---- DATA FOR THIS TASK

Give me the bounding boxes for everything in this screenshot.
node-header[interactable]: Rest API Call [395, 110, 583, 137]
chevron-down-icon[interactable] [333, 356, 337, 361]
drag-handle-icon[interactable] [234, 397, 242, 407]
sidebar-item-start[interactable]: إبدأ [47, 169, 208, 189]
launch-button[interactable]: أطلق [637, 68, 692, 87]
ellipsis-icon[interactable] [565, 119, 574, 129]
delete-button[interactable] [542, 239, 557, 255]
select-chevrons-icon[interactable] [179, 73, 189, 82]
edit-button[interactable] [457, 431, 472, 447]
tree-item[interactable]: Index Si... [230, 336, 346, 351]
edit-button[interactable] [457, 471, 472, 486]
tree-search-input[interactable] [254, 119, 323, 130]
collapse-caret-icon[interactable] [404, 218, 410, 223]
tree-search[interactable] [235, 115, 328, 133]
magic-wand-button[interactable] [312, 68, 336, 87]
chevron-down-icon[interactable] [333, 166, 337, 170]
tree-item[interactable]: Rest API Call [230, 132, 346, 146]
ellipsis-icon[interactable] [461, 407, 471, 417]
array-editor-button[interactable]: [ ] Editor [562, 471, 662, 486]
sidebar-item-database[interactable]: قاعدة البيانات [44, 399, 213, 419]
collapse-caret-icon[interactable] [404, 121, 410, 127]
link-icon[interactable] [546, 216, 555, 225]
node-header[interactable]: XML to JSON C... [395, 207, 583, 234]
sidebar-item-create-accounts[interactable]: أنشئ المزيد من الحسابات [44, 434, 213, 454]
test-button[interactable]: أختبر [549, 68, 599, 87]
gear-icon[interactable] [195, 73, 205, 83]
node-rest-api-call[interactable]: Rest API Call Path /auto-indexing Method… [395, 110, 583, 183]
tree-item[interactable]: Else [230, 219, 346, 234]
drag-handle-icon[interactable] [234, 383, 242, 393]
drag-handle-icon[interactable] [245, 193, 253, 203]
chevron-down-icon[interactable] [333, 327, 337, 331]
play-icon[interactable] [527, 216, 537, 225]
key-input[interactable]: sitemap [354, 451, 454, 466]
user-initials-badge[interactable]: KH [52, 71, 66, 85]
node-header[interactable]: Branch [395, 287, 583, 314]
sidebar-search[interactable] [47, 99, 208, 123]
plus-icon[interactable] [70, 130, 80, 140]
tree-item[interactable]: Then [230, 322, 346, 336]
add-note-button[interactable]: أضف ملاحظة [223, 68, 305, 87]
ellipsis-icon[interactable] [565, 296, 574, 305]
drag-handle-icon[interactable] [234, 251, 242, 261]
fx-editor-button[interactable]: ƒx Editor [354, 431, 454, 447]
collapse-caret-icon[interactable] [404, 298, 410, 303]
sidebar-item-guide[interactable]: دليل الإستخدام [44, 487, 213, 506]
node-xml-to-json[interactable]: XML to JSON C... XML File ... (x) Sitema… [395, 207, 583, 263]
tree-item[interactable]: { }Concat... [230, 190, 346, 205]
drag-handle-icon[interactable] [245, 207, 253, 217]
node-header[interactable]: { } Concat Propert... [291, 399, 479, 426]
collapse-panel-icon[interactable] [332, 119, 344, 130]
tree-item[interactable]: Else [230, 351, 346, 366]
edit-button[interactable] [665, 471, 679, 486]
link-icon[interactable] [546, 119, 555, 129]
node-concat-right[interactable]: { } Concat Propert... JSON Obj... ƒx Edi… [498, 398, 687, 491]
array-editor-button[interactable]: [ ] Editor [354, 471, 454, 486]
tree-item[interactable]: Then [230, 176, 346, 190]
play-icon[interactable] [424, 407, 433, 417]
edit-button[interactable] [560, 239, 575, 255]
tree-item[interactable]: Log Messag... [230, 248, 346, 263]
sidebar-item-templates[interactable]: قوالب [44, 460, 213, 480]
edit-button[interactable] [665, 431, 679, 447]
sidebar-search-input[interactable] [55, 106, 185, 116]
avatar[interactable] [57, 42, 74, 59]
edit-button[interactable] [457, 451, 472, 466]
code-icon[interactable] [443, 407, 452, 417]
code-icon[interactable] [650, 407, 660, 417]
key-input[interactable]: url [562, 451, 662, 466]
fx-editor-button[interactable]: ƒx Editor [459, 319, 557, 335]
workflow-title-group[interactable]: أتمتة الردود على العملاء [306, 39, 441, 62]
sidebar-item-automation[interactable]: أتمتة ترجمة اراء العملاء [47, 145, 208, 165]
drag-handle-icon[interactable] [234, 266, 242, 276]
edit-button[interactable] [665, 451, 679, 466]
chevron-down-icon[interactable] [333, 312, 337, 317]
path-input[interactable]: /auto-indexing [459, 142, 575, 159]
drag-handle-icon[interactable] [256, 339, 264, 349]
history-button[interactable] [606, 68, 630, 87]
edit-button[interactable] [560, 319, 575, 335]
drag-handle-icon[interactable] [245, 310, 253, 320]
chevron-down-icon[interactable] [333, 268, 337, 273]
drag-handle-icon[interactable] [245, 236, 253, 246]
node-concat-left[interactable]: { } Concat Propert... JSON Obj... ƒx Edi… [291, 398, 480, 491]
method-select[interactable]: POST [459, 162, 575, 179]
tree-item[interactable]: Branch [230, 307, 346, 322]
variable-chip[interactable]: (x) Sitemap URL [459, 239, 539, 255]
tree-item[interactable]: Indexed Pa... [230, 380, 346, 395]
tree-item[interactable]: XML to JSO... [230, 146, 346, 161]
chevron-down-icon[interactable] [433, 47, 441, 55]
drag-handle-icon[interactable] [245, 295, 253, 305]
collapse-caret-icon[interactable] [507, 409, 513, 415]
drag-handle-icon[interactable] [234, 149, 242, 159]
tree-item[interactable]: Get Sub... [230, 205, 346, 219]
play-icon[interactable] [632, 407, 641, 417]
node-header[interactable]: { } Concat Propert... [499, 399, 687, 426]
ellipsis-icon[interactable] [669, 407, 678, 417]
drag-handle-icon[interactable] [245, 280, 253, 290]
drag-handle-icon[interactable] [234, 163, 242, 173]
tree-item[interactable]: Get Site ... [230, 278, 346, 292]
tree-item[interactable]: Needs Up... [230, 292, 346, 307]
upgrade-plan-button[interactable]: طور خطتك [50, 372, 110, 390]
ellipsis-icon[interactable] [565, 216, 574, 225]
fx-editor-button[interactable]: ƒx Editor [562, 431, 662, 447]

--------

TASK INSTRUCTIONS: Would you filter the records and copy out each line containing "header"?

TASK RESPONSE:
node-header[interactable]: Rest API Call [395, 110, 583, 137]
node-header[interactable]: XML to JSON C... [395, 207, 583, 234]
node-header[interactable]: Branch [395, 287, 583, 314]
node-header[interactable]: { } Concat Propert... [291, 399, 479, 426]
node-header[interactable]: { } Concat Propert... [499, 399, 687, 426]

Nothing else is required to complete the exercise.